Beth Botsford

Personal information
- Full name: Beth Anne Botsford Nickname = B.B.
- National team: United States
- Born: May 21, 1981 (age 45) Baltimore, Maryland, U.S.
- Height: 5 ft 9 in (1.75 m)
- Weight: 135 lb (61 kg)

Sport
- Sport: Swimming
- Strokes: Backstroke
- Club: North Baltimore Aquatic Club
- College team: University of Arizona

Medal record
Women's swimming
Representing the United States
Olympic Games
| Gold medal – first place | 1996 Atlanta | 100 m backstroke |
| Gold medal – first place | 1996 Atlanta | 4x100 m medley |
Pan American Games
| Silver medal – second place | 1999 Winnipeg | 200 m backstroke |
| Bronze medal – third place | 1999 Winnipeg | 100 m backstroke |
Summer Universiade
| Silver medal – second place | 2003 Daegu | 50 m backstroke |
| Silver medal – second place | 2003 Daegu | 4x100 m medley |

= Beth Botsford =

American swimmer (born 1981)

Beth Anne Botsford (born May 21, 1981) is an American former competition swimmer and backstroke specialist who won two gold medals as a fifteen-year-old at the 1996 Summer Olympics in Atlanta, Georgia. She did so in the individual 100-meter backstroke, and as a member of the women's relay team in 4×100-meter medley.

==Personal==
Botsford grew up in Timonium, Maryland. She started her swimming journey at the age of 9 for the North Baltimore Aquatic Club in Baltimore, Maryland. Over the next 5 years, Beth held every national age group record in the backstroke events for the ages 9–10 year olds, 11-12 year olds, and 13-14 year olds.

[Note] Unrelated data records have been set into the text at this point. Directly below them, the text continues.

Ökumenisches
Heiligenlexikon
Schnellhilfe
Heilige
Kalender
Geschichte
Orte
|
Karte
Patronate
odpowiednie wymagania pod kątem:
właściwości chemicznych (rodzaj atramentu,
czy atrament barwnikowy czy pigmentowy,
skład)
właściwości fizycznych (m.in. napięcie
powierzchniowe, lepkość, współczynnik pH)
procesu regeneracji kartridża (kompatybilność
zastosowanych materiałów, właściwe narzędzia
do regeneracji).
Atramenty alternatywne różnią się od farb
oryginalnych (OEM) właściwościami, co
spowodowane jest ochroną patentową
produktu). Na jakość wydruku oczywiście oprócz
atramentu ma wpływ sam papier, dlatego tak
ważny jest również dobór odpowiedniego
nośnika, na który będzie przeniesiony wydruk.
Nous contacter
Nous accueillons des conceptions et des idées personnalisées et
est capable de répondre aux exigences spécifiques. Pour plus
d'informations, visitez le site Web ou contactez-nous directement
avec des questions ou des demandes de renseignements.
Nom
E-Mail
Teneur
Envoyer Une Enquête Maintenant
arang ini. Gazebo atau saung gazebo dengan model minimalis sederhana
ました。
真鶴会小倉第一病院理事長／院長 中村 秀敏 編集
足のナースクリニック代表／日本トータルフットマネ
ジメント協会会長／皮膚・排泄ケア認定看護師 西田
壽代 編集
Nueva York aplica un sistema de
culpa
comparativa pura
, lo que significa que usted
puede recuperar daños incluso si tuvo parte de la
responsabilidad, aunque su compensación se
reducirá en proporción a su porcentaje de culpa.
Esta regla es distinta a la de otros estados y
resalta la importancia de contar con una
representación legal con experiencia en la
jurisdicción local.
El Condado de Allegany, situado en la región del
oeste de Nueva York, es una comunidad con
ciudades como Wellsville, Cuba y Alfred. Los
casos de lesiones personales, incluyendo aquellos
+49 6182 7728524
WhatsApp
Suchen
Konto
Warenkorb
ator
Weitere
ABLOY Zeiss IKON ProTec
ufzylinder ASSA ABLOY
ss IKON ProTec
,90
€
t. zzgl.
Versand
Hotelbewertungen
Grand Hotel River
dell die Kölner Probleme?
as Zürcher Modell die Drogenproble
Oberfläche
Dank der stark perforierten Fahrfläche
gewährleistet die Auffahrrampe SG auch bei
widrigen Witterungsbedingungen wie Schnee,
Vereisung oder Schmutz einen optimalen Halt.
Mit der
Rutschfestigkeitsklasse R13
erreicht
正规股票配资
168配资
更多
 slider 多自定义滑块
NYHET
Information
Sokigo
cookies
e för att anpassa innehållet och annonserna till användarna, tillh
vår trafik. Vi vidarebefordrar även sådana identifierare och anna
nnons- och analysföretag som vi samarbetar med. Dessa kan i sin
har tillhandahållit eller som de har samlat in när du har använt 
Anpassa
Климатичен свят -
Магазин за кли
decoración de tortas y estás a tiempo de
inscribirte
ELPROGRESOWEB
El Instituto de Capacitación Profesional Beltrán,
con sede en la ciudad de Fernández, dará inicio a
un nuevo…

In 1996 at the age of 14, and already with 2 National Championships under her belt, Beth placed first in the 200m backstroke at the US Olympic Trials and second in the 100m backstroke, earning her a spot as one of the youngest members on the United States Olympic Team. That summer in Atlanta, Georgia, Beth swam to a gold medal finish in the 100m Backstroke at the XXVI Olympic Games and swam the backstroke leg of the gold medal winning 4 × 100 m Medley Relay.

Throughout the next ten years, Beth won a total 6 National Championships, broke the American and US Open records in the 200m Backstroke, was an NCAA Champion and 16 time All-American for the University of Arizona, was voted the PAC-10 Newcomer of the Year, received the Ruby Award for "Outstanding Female Student Athlete" at the University of Arizona, has served as the honorary head coach for the Special Olympics of Maryland, and has been inducted into the Maryland Swimming Hall of Fame and the University of Arizona Sports Hall of Fame.

She has traveled all around the world including Paris, Japan, Korea, Paris, Barbados, Mexico, Canada, and Australia representing the United States as gold, silver and bronze medals earning member of the Pan American Games Team, Pan Pacific Games Team, World Championships Team and the World University Games Team (which she was also voted team captain for the USA). Beth has been requested anywhere from Alaska to Virginia to Japan for her Stroke Clinics.

Beth was the owner of the Golden Guppies Swim School in Madison, Wisconsin, and coached the Waunakee Wave Swim Team.

In 2017, Beth Botsford returned to the college where she was inducted into the Hall of Fame, the University of Arizona, this time however, as a coach. Beth was an assistant coach under new head coach Augie Busch (son of Frank Busch) for Arizona, adding to the deep-rooted Arizona coaching staff, including another former swimmer for the Wildcats, NCAA champion Cory Chitwood.